Fifty years after the March on Washington, is there still more that unites us than divides us?
The Daily Rundown‘s Chuck Todd sat down with Lonnie Bunch, the founding director of the Smithsonian National Museum of African American History and Culture, and Pulitzer Prize-winning civil rights historian and author Taylor Branch to look at how far the country has–or has not–evolved.
Branch said that the past 50 years since Martin Luther King Jr.’s historic speech had brought “immense advances toward free and equal–what Dr. King called equal votes and equal souls in the United States” and paved the way for other advancements for women and other minorities.

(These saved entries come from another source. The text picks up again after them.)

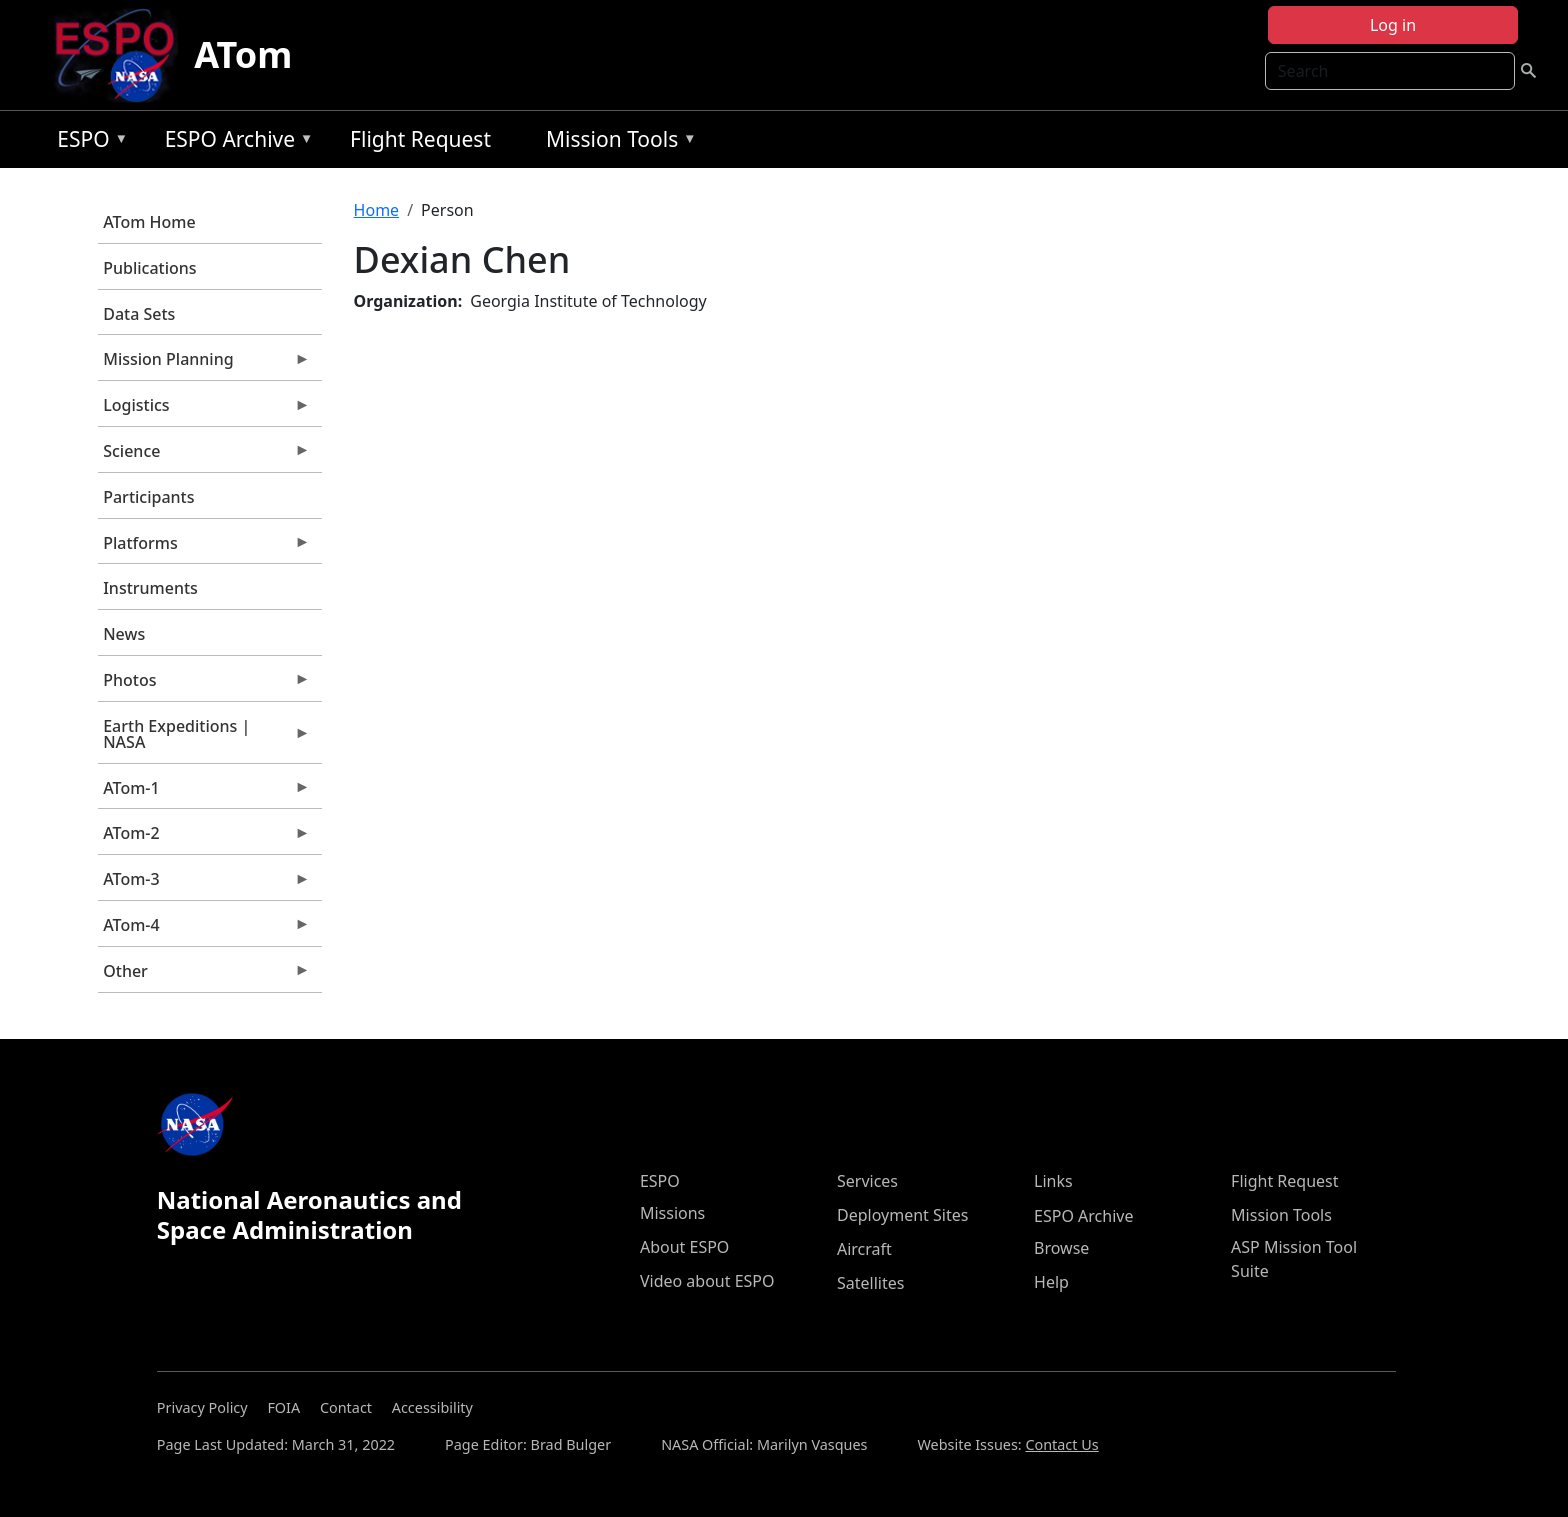 The image size is (1568, 1517). Describe the element at coordinates (867, 1181) in the screenshot. I see `Services` at that location.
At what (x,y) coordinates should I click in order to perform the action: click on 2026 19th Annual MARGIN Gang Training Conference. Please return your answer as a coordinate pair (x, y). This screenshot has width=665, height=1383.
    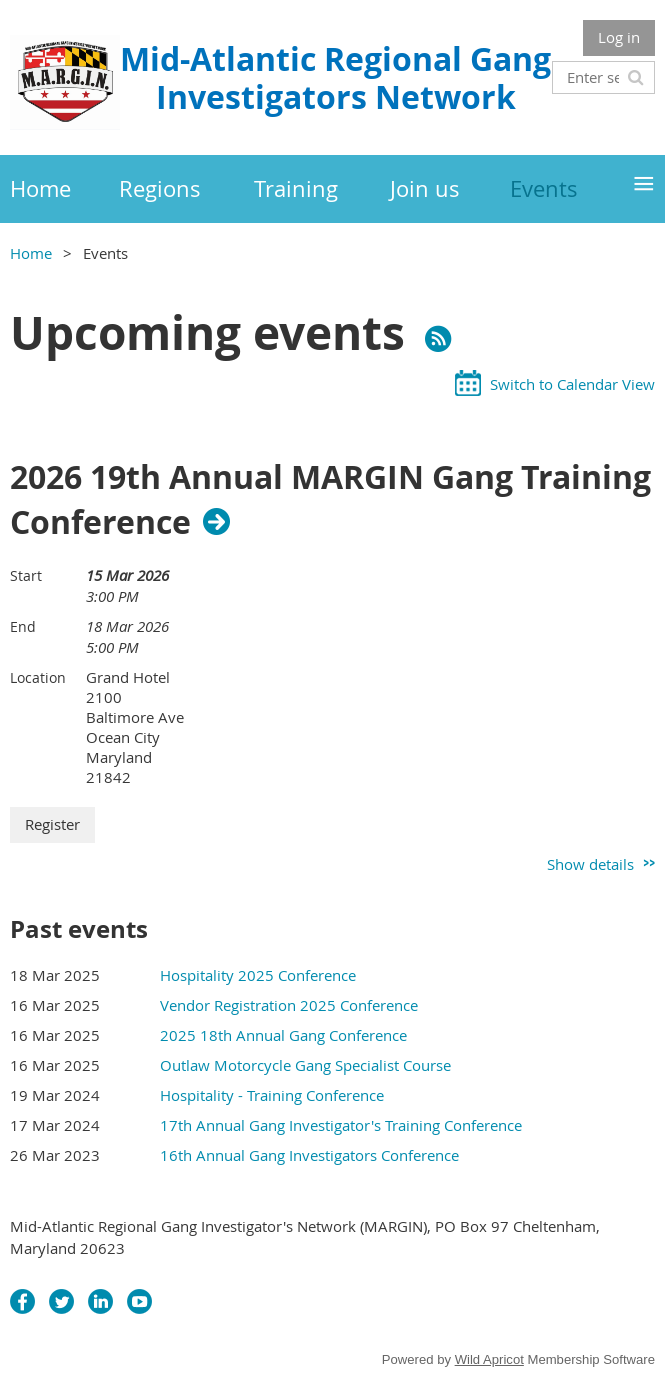     Looking at the image, I should click on (330, 500).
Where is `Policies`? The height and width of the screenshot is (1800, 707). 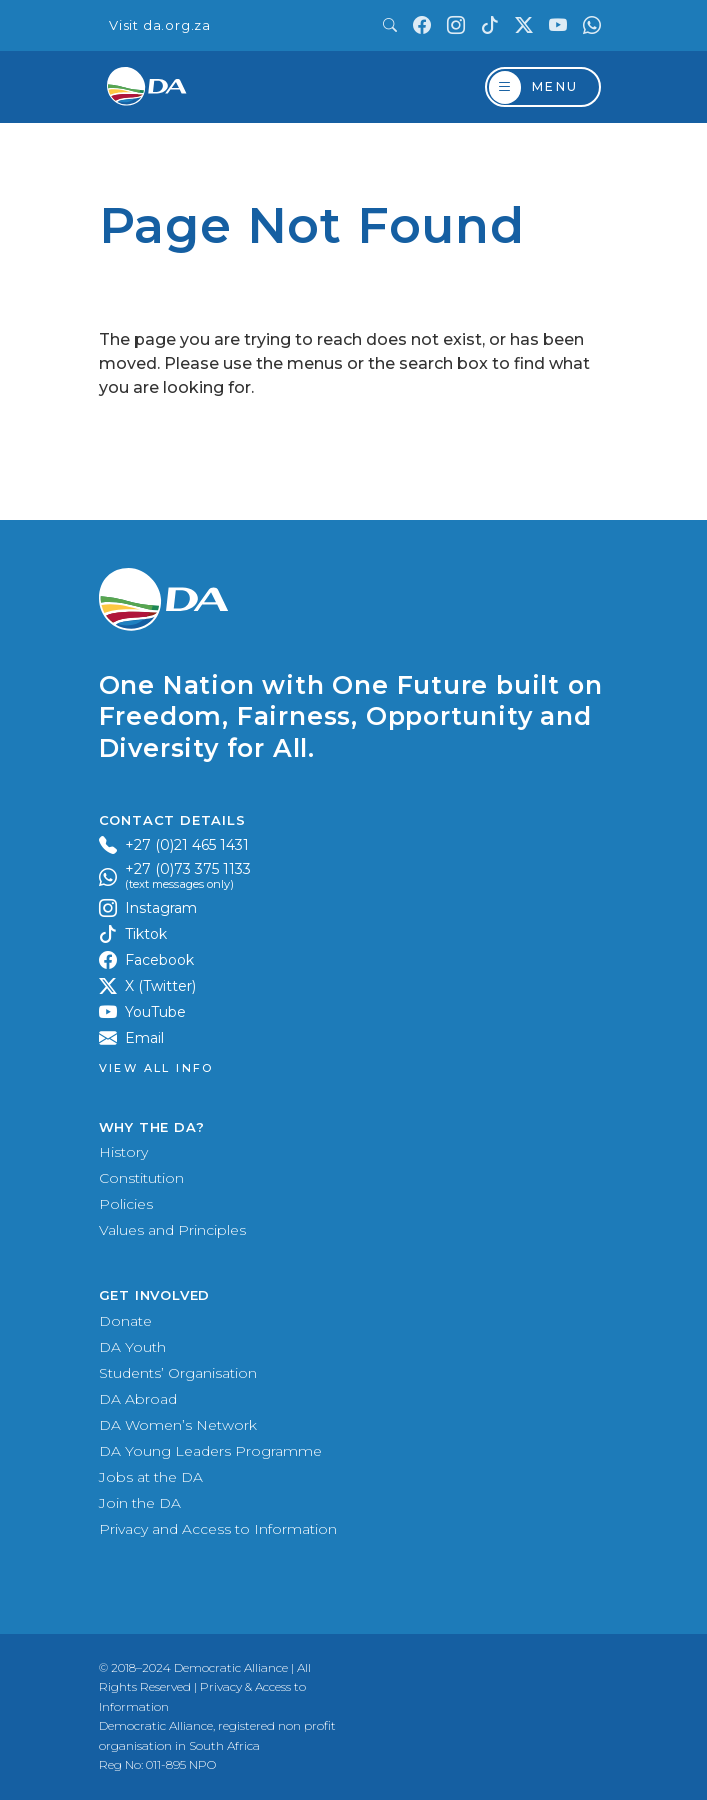 Policies is located at coordinates (126, 1204).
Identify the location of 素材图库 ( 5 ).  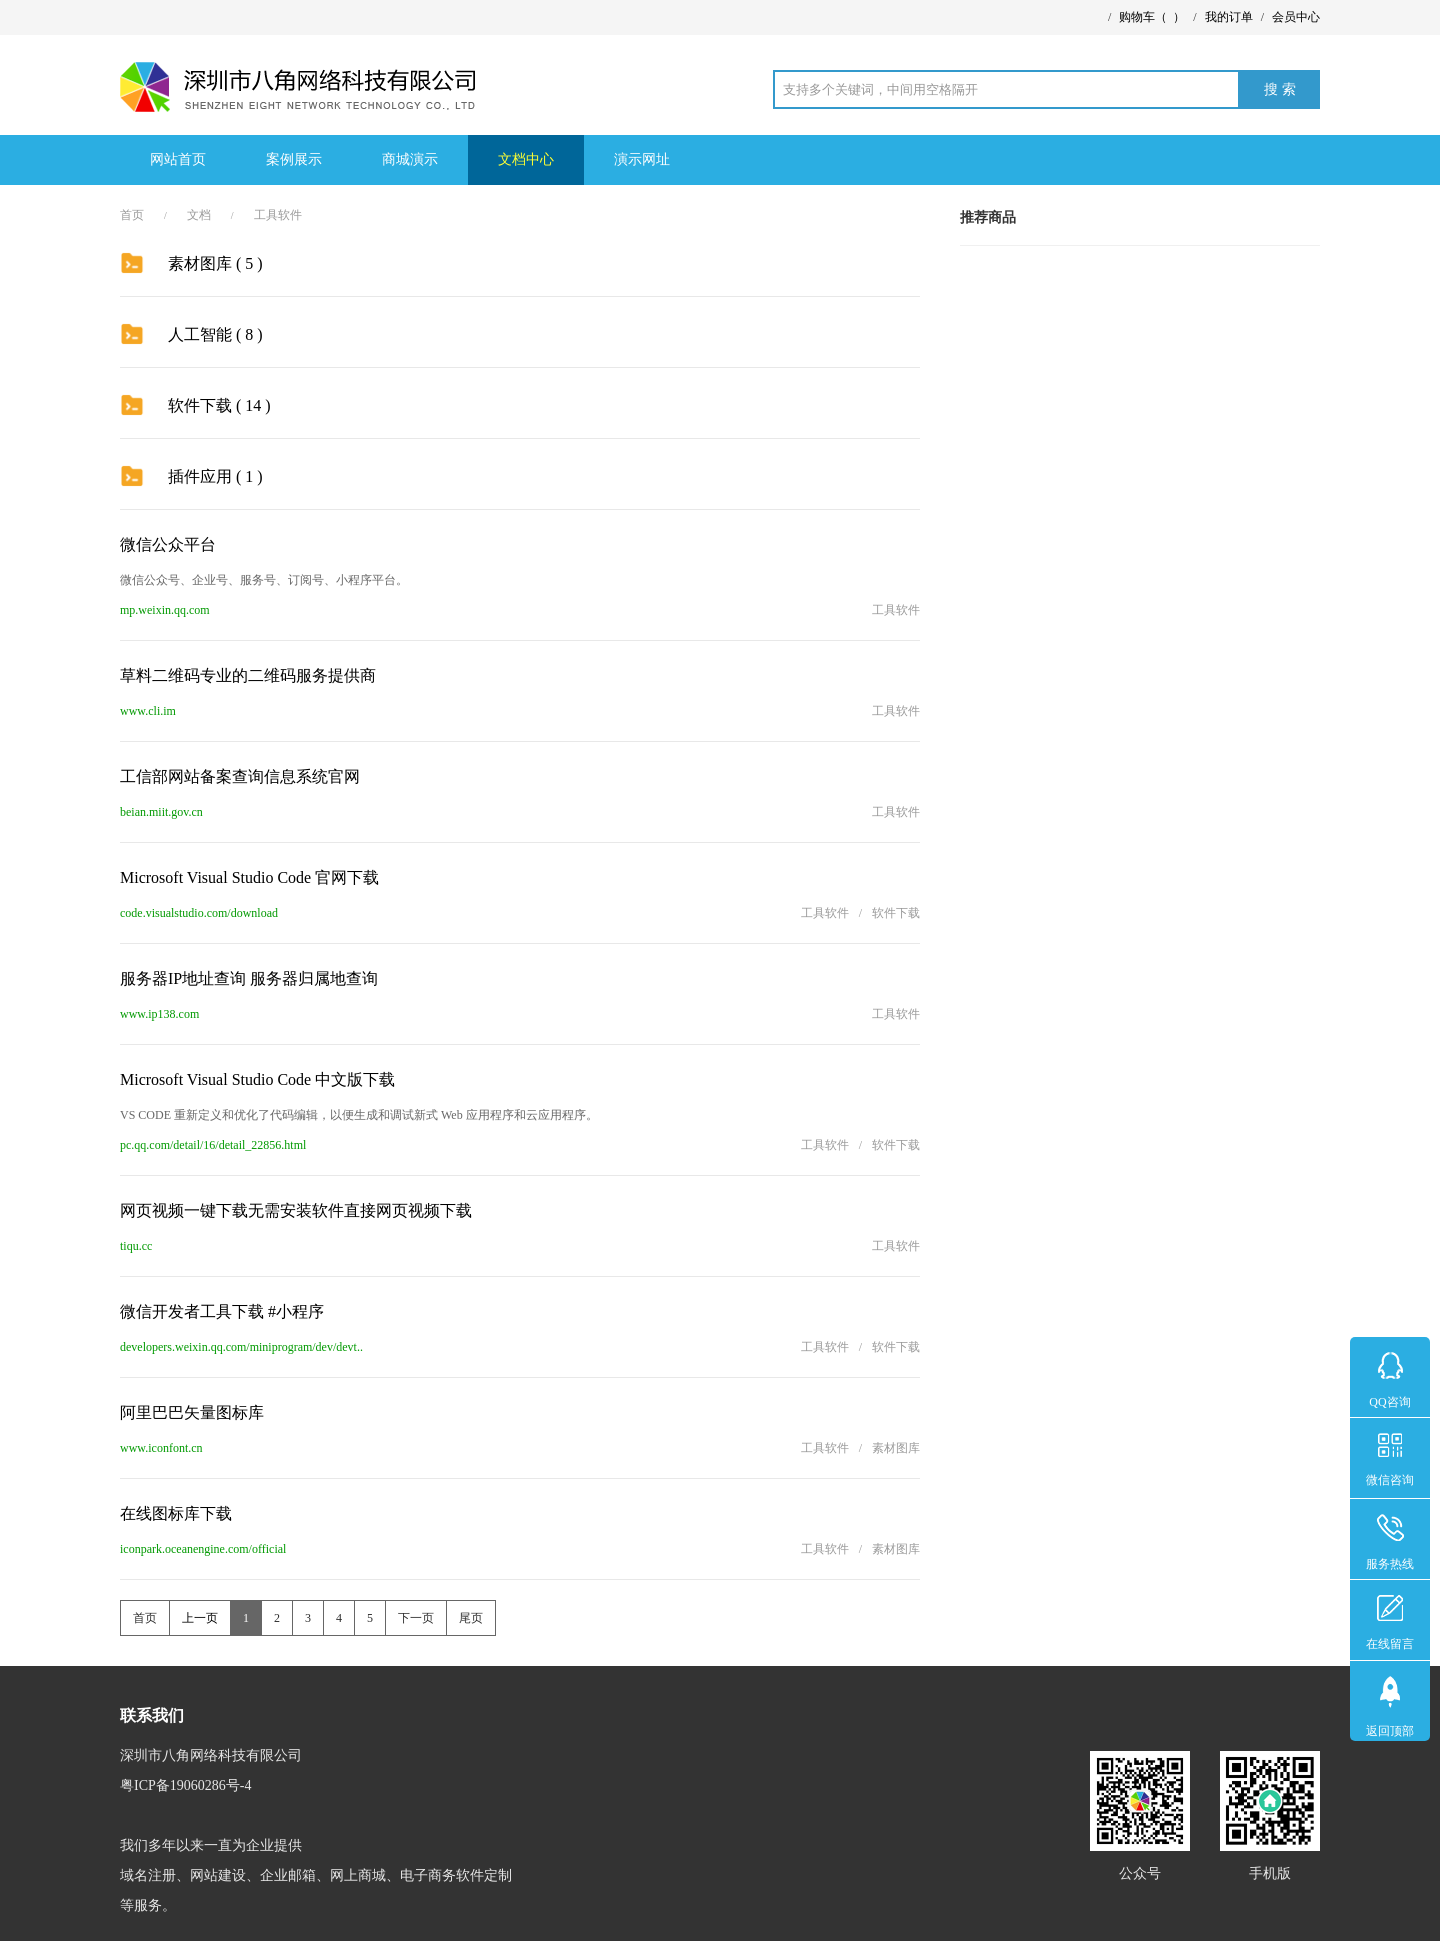 (215, 263).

“Basically race has always been the chief barrier, but it’s also the gateway. When people deal forthrightly with race it pays other benefits,” said Branch. “Now here we are, in 2013 we have benefits that make us optimistic we can tackle tough problems, but our politics is in gridlock largely because we don’t deal with race and we don’t acknowledge what we’ve done.”
Bunch called race “the most important issue that divides us” and expressed hope that the Smithsonian’s new museum, slated to open in 2015, could provide a place for all people to come together.
“For us, it’s crucially important to craft a museum that forces us to discuss where we’ve improved in race and where this is a continuing battle for us to wrestle with,” said Bunch.